§ Exercise directions: Read the listing below and copy out each line where the word "الاصطناعى" occurs.

§ Input material:
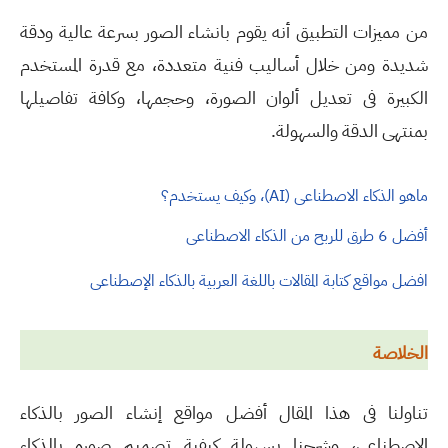
من مميزات التطبيق أنه يقوم بانشاء الصور بسرعة عالية ودقة
شديدة ومن خلال أساليب فنية متعددة، مع قدرة المستخدم
الكبيرة فى تعديل ألوان الصورة، وحجمها، وكافة تفاصيلها
بمنتهى الدقة والسهولة.
ماهو الذكاء الاصطناعى (AI)، وكيف يستخدم؟
أفضل 6 طرق للربح من الذكاء الاصطناعى
افضل مواقع كتابة المقالات باللغة العربية بالذكاء الإصطناعى
الخلاصة
تناولنا فى هذا المقال أفضل مواقع إنشاء الصور بالذكاء
الاصطناعى، وشرحنا بسهولة كيفية تصميم صوره بالذكاء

§ Your solution:
ماهو الذكاء الاصطناعى (AI)، وكيف يستخدم؟
أفضل 6 طرق للربح من الذكاء الاصطناعى
الاصطناعى، وشرحنا بسهولة كيفية تصميم صوره بالذكاء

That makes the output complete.